Hey, it's Tax Day, so what kind of curmudgeon could be against a tax cut? The kind easily irritated by taxpayer-financed propaganda:
The Start-Up NY campaign has spent $28 million in advertising so far, writes the great New York Post columnist and movie reviewer Kyle Smith, while being credited for the creation of 76 jobs. "That's $368,000 per job," Smith notes. More:
The problem is that it's a very, very narrow tax cut. It's only for certain kinds of businesses that do certain kinds of things in certain areas of the state. Surprise: It's had very narrow effects.
It's a classic example of how politicians have an irrepressible urge to tinker, to steer, to organize. Tech jobs in university towns are great, but they aren't defining the New York economy. Start-Up NY's professed goal? Creating 2,100 jobs. Over five years. […]
In a state in which there are 7,775,000 jobs, that's projected job growth of 0.005% a year. Touting this as "economic development" is like saying you're going to fight hunger in India by sending Mumbai one box of Minute Rice.
What's really going on with sluggish job growth? It isn't a mystery. According to the annual survey by TaxFoundation.org, New York is the worst state for taxes. […]
A different survey, completed in 2013 by the Mercatus Center at George Mason University, ranked states by personal and economic freedom. New York was 50th on that list, too.
Smith also points out that Gov.
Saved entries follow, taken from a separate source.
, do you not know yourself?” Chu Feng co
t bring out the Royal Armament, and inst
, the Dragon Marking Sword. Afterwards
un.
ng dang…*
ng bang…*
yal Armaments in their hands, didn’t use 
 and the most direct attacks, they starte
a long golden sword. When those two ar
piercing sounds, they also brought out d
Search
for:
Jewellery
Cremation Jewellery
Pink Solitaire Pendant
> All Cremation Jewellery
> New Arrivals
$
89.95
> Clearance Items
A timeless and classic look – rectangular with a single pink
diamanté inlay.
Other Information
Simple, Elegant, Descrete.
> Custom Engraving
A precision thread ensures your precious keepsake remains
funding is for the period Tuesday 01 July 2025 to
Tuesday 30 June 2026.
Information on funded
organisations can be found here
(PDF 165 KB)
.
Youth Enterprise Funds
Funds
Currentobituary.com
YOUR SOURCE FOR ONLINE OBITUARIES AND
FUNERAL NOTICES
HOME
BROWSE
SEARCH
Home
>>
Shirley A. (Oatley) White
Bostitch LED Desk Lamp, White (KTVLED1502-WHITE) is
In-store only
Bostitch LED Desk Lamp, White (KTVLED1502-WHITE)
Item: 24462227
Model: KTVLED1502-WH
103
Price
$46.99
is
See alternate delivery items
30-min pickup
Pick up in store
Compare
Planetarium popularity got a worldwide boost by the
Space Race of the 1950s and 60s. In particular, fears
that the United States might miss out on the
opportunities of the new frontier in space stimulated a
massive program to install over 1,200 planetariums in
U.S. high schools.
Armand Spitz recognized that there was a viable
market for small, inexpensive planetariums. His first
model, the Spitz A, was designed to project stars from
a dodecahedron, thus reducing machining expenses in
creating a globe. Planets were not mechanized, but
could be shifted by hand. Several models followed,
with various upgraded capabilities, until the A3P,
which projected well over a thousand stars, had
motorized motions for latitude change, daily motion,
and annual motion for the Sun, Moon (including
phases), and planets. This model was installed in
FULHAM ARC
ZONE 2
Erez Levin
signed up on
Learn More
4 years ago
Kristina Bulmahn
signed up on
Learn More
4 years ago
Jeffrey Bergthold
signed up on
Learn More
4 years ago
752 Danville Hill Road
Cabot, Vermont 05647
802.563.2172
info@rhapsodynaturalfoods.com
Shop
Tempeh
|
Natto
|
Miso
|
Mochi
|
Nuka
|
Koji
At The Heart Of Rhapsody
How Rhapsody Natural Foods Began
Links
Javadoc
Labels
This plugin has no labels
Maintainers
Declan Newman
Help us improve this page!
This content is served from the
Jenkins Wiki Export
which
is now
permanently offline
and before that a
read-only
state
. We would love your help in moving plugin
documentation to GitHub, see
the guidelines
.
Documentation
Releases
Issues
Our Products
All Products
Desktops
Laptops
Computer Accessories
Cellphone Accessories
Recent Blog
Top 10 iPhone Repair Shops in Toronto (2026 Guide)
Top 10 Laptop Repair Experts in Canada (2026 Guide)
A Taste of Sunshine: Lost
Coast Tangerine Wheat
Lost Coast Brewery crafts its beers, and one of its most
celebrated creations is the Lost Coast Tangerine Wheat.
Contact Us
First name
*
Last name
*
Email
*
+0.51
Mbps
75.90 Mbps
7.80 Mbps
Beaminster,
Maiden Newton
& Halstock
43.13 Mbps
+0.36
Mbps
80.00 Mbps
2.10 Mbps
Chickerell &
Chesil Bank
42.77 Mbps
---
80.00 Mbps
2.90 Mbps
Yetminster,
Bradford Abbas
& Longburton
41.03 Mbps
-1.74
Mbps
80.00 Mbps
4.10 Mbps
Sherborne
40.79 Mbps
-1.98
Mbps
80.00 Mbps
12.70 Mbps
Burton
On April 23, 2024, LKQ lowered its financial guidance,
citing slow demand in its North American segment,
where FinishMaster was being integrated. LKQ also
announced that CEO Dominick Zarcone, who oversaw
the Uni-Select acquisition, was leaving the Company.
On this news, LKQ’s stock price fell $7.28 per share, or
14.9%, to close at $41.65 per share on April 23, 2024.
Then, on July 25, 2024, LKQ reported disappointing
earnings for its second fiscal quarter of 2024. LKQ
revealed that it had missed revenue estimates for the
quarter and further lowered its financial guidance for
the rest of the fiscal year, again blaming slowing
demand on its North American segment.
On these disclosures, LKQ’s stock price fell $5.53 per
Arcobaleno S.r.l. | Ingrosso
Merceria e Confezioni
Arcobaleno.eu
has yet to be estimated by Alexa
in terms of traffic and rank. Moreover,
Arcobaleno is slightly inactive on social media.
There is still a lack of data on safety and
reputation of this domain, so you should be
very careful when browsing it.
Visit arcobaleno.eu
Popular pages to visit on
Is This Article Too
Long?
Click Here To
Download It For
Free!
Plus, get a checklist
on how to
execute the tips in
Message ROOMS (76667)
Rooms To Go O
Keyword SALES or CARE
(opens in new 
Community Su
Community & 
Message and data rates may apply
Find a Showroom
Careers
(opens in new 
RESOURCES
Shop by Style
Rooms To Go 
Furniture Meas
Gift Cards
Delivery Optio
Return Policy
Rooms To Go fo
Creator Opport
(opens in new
Cuomo has locked down the Yoko Ono vote by irrationally banning fracking in his state, despite its prime location above the bountiful Marcellus Shale.
On this Tax day, it's worth remembering that when a politician uses the word "investment," what he often means in practice is grabbing money from you and spending it very badly in the name of a goal that would be better served by doing neither.